Coming from America I have a predisposition of how I thought schooling operates. What I expected and the realities are two very different things. The main hurdle that can be hard to overcome is a lack of materials. Many schools will not have a book or many other things that one might think is necessary to teach. When I began I did not considered that a school would not have a book to teach from. What each day taught me is that a book is not necessary and really is not that big of an issue. Now I am confident enough in my skills as a teacher that I am not worried whether or not the school provides materials or not. I have the knowledge of the subject and all I need is students who have a desire to learn and progress. Also, every student is different and probably have outside influences that will affect their learning. This is why you must get to know your students. I am fortunate that I am a patient man and am hard to get flustered because I had days where my students did not show up or they were in class physically but mentally they were miles away. Every class showed me the importance of knowing who you are teaching and what could help them or what could hinder them both inside the classroom and outside.

 

Looking back I see a tremendous difference in myself now and how this program opened my eyes to what it means to be a teacher.
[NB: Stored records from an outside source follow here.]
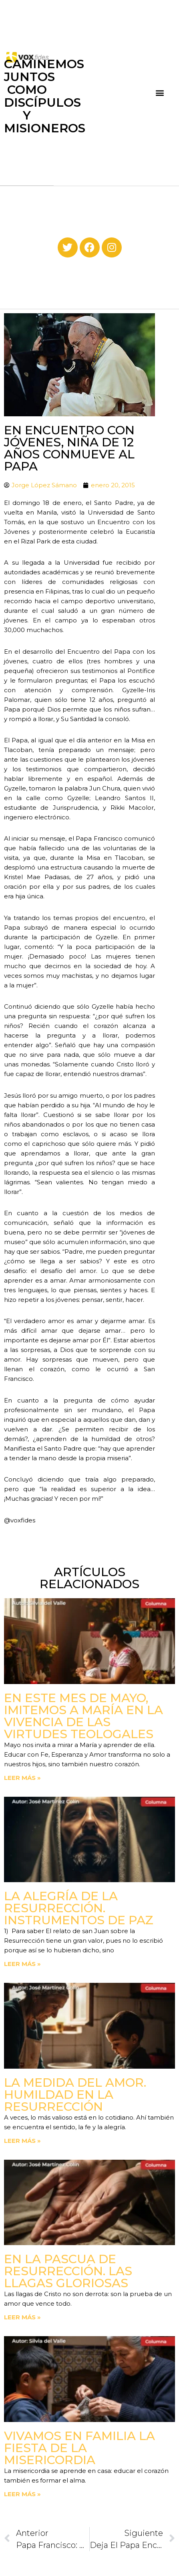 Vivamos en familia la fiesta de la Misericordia (79, 2447)
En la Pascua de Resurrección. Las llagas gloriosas (68, 2271)
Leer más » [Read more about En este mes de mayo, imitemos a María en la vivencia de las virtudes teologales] (22, 1778)
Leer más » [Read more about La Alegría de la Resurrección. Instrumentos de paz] (22, 1964)
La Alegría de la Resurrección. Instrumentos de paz (78, 1908)
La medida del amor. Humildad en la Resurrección (75, 2094)
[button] (160, 92)
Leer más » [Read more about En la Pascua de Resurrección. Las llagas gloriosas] (22, 2317)
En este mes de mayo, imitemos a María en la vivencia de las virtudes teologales (83, 1715)
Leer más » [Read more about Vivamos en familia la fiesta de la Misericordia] (22, 2494)
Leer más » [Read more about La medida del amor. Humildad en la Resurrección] (22, 2140) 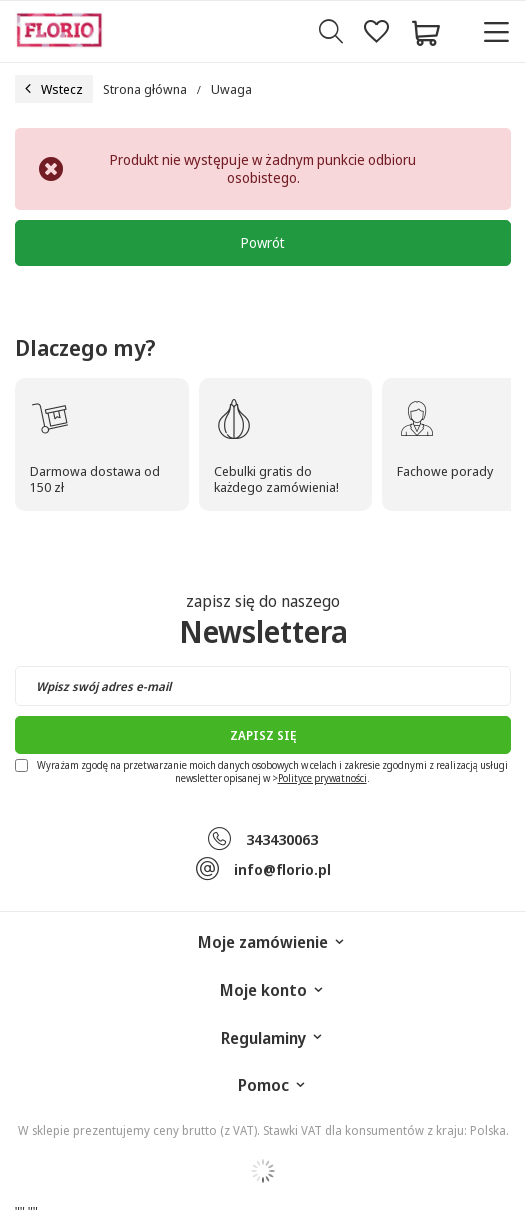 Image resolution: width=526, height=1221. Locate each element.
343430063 (282, 839)
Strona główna (145, 89)
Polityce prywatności (322, 778)
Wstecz (54, 89)
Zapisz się (263, 735)
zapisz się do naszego (263, 621)
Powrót (263, 242)
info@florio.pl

Criticism is your friend and should be taken as a way to better oneself not as a insult. Improve the weaknesses you have but never forget your strengths and that they can also get stronger. Not every job you get teaching will be idealistic and just a walk in the park. There is no set way to be a teacher and creativity and ingenuity are just as important as discipline and structure. Knowing who you are teaching is just as important as knowing what you are teaching. My training made all of these things and more very clear to me, and each lesson I gave taught me just as much if not more than what I taught them.